If AWS were a standalone company, it would probably fetch a valuation of at least $850 billion. This is the equivalent to 10 times projected sales for 2022 -- the same price-to-sales (P/S) ratio that Microsoft commands. Since Amazon's total market cap is around $1.25 trillion, this makes the rest of the company, at $408 billion in 2021 sales, a great value.
Amazon will report Q2 earnings on Thursday, July 28, and the results are likely to be mixed. The stock-price volatility that could result supports the investing advice to buy stocks in tranches, like dollar-cost averaging, to help mitigate short-term risks.
When will the retail headwinds subside? It's still unclear and depends largely on the economy getting back on track. But they will subside, and Amazon stock should soar again when they do.
2. Texas Instruments: Cash is still king for this chip company
Semiconductor, or "chip," stocks tend to be highly cyclical. When the economy slows, demand falters, and the stock can get crushed. Popular semiconductor stocks like Advanced Micro Devices and Nvidia have fallen nearly 40% this year on worries about the broader economy. But Texas Instruments' (TXN -1.13%) stock has held up much better, as the chart shows.
The reason for this is simple: Texas Instruments is a cash cow. Sometimes investors get too caught up in the top revenue figure and forget what really matters: How much free cash does the company generate? Texas Instruments has one of the best cash management track records around.
The company has grown its dividend annually for 18 straight years, whether the economy was boom or bust, at a compound annual growth rate (CAGR) of 25% and that growth is a result of ever-increasing free cash flow per share, which is up at a CAGR of 12%.
Texas Instruments' dividend currently yields 2.7% (a solid passive income rate) and is a terrific buy-and-hold portfolio addition.
3. CrowdStrike: Cybersecurity is mission-critical
Cybersecurity is top of mind for many executives.

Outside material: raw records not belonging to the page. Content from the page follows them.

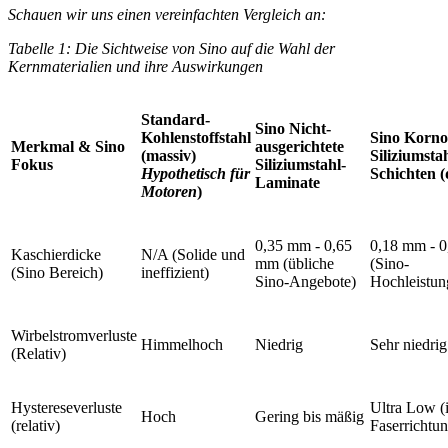
Schauen wir uns einen vereinfachten Vergleich an:
Tabelle 1: Die Sichtweise von Sino auf die Wahl der
Kernmaterialien und ihre Auswirkungen
Standard-
Sino Nicht-
Kohlenstoffstahl
Sino Kornor
Merkmal & Sino
ausgerichtete
(massiv)
Siliziumstah
Fokus
Siliziumstahl-
Hypothetisch für
Schichten 
Laminate
Motoren
)
0,35 mm - 0,65
0,18 mm - 
Kaschierdicke
N/A (Solide und
mm (übliche
(Sino-
(Sino Bereich)
ineffizient)
Sino-Angebote)
Hochleistun
Wirbelstromverluste
Himmelhoch
Niedrig
Sehr niedrig
(Relativ)
Hystereseverluste
Ultra Low (
Hoch
Gering bis mäßig
(relativ)
Faserrichtun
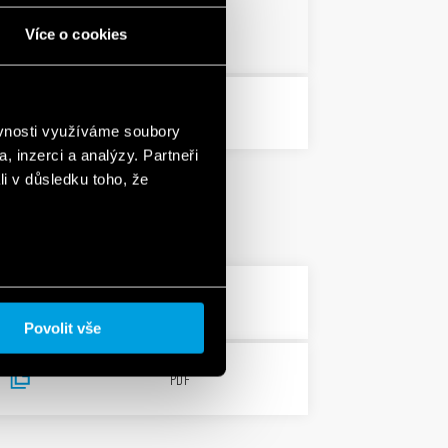
PDF
Více o cookies
PDF
ěvnosti využíváme soubory
, inzerci a analýzy. Partneři
li v důsledku toho, že
PDF
Povolit vše
PDF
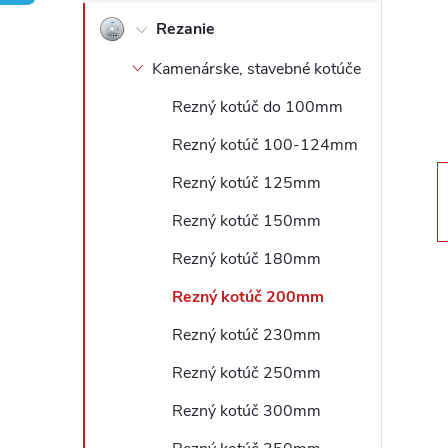
Rezanie
ý
Kamenárske, stavebné kotúče
p
Rezný kotúč do 100mm
a
Rezný kotúč 100-124mm
n
Rezný kotúč 125mm
Rezný kotúč 150mm
e
Rezný kotúč 180mm
l
Rezný kotúč 200mm
Rezný kotúč 230mm
Rezný kotúč 250mm
Rezný kotúč 300mm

Breaches, ransomware, and other events are costly, time-consuming, and bad for businesses' reputations. Cloud-based artificial intelligence-powered cybersecurity company CrowdStrike Holdings (CRWD 0.59%) has made stopping breaches its mission.
Since bursting onto the scene a few years ago, CrowdStrike has quickly earned industry clout. More than half of the Fortune 500 and 15 top 20 banks trust its solutions. Its total customer base has exploded in just a few years, as shown in the chart.
This number rose to nearly 18,000 in fiscal 2023's first quarter, while annual recurring revenue (ARR) reached $1.9 billion on 61% year-over-year growth.
CrowdStrike is a stock for intrepid investors willing to accept more risk. The company isn't profitable yet, although its high gross margin and growing free cash flow indicate future success.
The stock is trading well down from its recent high, but the market may still create better entry points. Volatility is a hallmark of growth stocks, so it's best to accumulate a position over time by using dollar-cost averaging.
Perhaps the biggest key to beginning to invest is simply getting started. There will never be a perfect economy, and the stock market doesn't send out invitations when it's the best time to buy. Beginning to invest and continuing to do so over time is key to building wealth -- and that is the wisest investing move we make.